▸ **Task to complete**
No pictures, nothing altered: return the data below.

== Supplied data

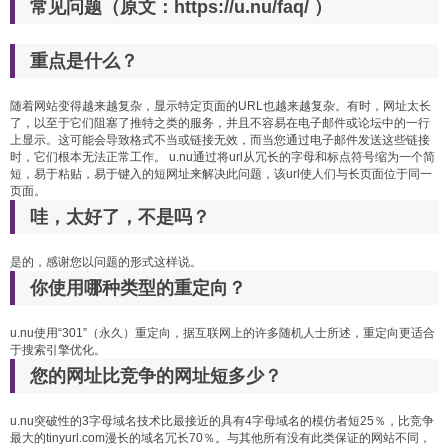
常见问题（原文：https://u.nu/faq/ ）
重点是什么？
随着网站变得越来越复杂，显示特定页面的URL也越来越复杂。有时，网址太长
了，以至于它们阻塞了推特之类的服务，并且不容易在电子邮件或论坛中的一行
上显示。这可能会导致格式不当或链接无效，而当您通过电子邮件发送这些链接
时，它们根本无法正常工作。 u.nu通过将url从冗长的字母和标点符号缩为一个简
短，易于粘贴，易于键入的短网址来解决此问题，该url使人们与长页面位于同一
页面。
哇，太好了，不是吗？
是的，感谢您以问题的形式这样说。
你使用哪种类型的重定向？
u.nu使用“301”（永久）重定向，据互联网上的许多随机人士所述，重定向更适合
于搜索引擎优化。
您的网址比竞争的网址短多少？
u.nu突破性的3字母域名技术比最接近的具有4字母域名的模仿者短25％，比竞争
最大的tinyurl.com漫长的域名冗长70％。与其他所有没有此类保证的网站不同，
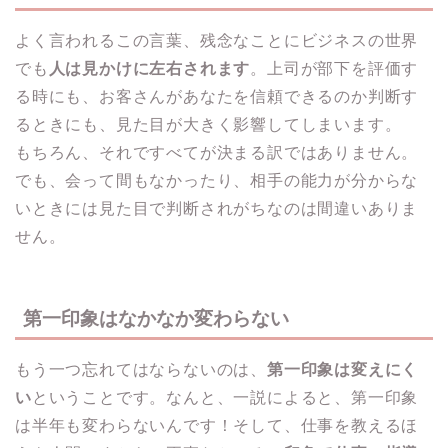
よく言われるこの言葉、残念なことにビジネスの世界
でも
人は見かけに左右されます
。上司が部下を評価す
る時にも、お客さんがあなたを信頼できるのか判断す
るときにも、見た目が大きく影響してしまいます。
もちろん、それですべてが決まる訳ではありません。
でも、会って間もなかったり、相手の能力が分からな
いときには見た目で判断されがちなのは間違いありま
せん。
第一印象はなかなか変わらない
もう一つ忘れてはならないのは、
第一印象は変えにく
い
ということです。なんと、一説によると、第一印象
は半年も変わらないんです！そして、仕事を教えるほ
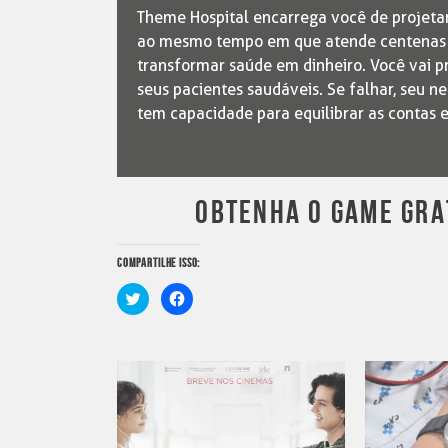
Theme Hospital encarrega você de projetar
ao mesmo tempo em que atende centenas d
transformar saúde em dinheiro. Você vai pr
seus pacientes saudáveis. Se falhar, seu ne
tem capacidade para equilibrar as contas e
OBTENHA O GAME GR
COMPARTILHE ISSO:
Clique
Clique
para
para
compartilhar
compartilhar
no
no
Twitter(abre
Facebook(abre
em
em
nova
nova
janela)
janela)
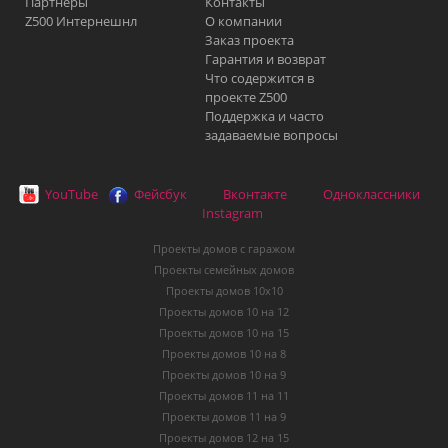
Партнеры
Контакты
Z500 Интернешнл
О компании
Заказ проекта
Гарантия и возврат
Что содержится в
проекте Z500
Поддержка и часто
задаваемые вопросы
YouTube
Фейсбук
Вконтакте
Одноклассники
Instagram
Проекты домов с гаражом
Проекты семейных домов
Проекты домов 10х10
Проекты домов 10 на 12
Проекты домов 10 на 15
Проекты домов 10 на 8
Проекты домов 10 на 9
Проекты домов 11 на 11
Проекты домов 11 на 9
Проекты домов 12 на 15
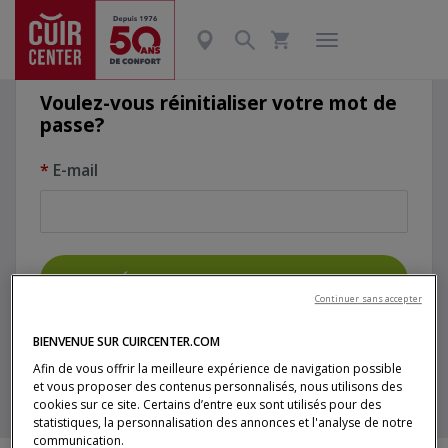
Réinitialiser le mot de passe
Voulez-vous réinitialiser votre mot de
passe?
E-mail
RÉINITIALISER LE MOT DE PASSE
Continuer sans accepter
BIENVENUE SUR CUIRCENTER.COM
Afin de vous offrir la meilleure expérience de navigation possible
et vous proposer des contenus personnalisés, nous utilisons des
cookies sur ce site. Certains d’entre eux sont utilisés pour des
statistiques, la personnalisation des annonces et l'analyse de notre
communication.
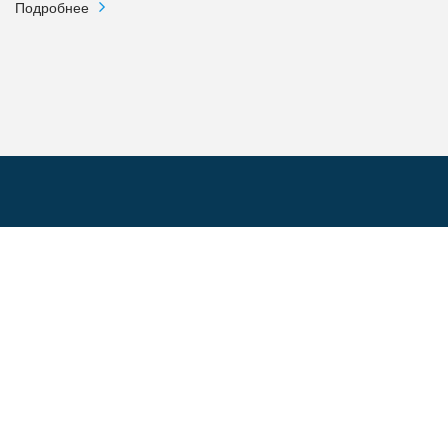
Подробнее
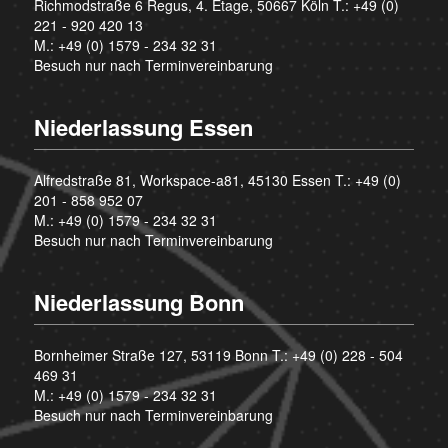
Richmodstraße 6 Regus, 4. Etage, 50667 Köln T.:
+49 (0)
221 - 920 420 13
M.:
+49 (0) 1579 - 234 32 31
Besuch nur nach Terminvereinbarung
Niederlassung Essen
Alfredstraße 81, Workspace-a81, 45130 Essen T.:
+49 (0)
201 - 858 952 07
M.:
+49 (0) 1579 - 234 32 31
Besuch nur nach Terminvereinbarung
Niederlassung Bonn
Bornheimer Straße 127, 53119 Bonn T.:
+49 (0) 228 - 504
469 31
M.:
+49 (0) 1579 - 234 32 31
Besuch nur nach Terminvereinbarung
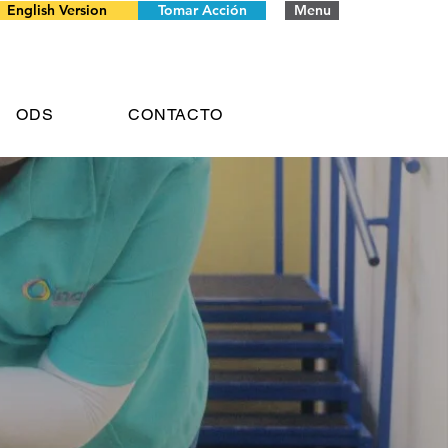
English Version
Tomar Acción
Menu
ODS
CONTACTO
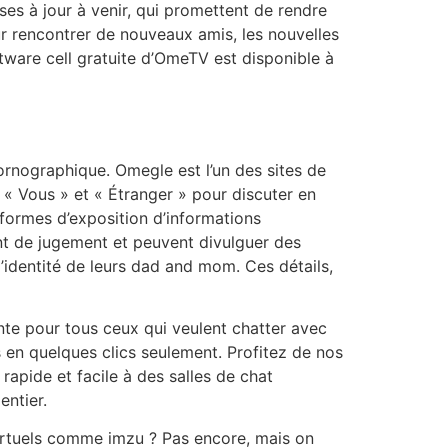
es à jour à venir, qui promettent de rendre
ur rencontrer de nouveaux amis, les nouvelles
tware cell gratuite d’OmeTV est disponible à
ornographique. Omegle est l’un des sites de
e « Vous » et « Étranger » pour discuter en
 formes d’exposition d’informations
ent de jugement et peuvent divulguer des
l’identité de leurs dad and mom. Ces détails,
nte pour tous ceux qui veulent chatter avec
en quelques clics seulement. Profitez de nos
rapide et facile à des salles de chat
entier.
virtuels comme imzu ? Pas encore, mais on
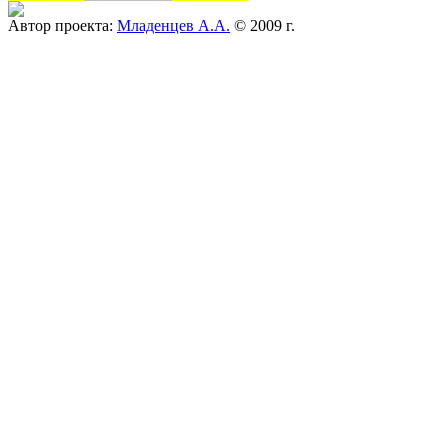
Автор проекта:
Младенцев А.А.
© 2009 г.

====

▸ **Expected answer**
常见问题（原文：https://u.nu/faq/ ）
重点是什么？
随着网站变得越来越复杂，显示特定页面的URL也越来越复杂。有时，网址太长
了，以至于它们阻塞了推特之类的服务，并且不容易在电子邮件或论坛中的一行
上显示。这可能会导致格式不当或链接无效，而当您通过电子邮件发送这些链接
时，它们根本无法正常工作。 u.nu通过将url从冗长的字母和标点符号缩为一个简
短，易于粘贴，易于键入的短网址来解决此问题，该url使人们与长页面位于同一
页面。
哇，太好了，不是吗？
是的，感谢您以问题的形式这样说。
你使用哪种类型的重定向？
u.nu使用“301”（永久）重定向，据互联网上的许多随机人士所述，重定向更适合
于搜索引擎优化。
您的网址比竞争的网址短多少？
u.nu突破性的3字母域名技术比最接近的具有4字母域名的模仿者短25％，比竞争
最大的tinyurl.com漫长的域名冗长70％。与其他所有没有此类保证的网站不同，
よく言われるこの言葉、残念なことにビジネスの世界
でも
人は見かけに左右されます
。上司が部下を評価す
る時にも、お客さんがあなたを信頼できるのか判断す
るときにも、見た目が大きく影響してしまいます。
もちろん、それですべてが決まる訳ではありません。
でも、会って間もなかったり、相手の能力が分からな
いときには見た目で判断されがちなのは間違いありま
せん。
第一印象はなかなか変わらない
もう一つ忘れてはならないのは、
第一印象は変えにく
い
ということです。なんと、一説によると、第一印象
は半年も変わらないんです！そして、仕事を教えるほ
Theme Hospital encarrega você de projetar
ao mesmo tempo em que atende centenas d
transformar saúde em dinheiro. Você vai pr
seus pacientes saudáveis. Se falhar, seu ne
tem capacidade para equilibrar as contas e
OBTENHA O GAME GR
COMPARTILHE ISSO:
Clique
Clique
para
para
compartilhar
compartilhar
no
no
Twitter(abre
Facebook(abre
em
em
nova
nova
janela)
janela)
Партнеры
Контакты
Z500 Интернешнл
О компании
Заказ проекта
Гарантия и возврат
Что содержится в
проекте Z500
Поддержка и часто
задаваемые вопросы
YouTube
Фейсбук
Вконтакте
Одноклассники
Instagram
Проекты домов с гаражом
Проекты семейных домов
Проекты домов 10х10
Проекты домов 10 на 12
Проекты домов 10 на 15
Проекты домов 10 на 8
Проекты домов 10 на 9
Проекты домов 11 на 11
Проекты домов 11 на 9
Проекты домов 12 на 15
Réinitialiser le mot de passe
Voulez-vous réinitialiser votre mot de
passe?
E-mail
RÉINITIALISER LE MOT DE PASSE
Continuer sans accepter
BIENVENUE SUR CUIRCENTER.COM
Afin de vous offrir la meilleure expérience de navigation possible
et vous proposer des contenus personnalisés, nous utilisons des
cookies sur ce site. Certains d’entre eux sont utilisés pour des
statistiques, la personnalisation des annonces et l'analyse de notre
communication.
Подробнее
Richmodstraße 6 Regus, 4. Etage, 50667 Köln T.:
+49 (0)
221 - 920 420 13
M.:
+49 (0) 1579 - 234 32 31
Besuch nur nach Terminvereinbarung
Niederlassung Essen
Alfredstraße 81, Workspace-a81, 45130 Essen T.:
+49 (0)
201 - 858 952 07
M.:
+49 (0) 1579 - 234 32 31
Besuch nur nach Terminvereinbarung
Niederlassung Bonn
Bornheimer Straße 127, 53119 Bonn T.:
+49 (0) 228 - 504
469 31
M.:
+49 (0) 1579 - 234 32 31
Besuch nur nach Terminvereinbarung
English Version
Tomar Acción
Menu
ODS
CONTACTO
es à jour à venir, qui promettent de rendre
ur rencontrer de nouveaux amis, les nouvelles
tware cell gratuite d’OmeTV est disponible à
ornographique. Omegle est l’un des sites de
e « Vous » et « Étranger » pour discuter en
 formes d’exposition d’informations
ent de jugement et peuvent divulguer des
l’identité de leurs dad and mom. Ces détails,
nte pour tous ceux qui veulent chatter avec
en quelques clics seulement. Profitez de nos
rapide et facile à des salles de chat
entier.
virtuels comme imzu ? Pas encore, mais on
Автор проекта:
Младенцев А.А.
© 2009 г.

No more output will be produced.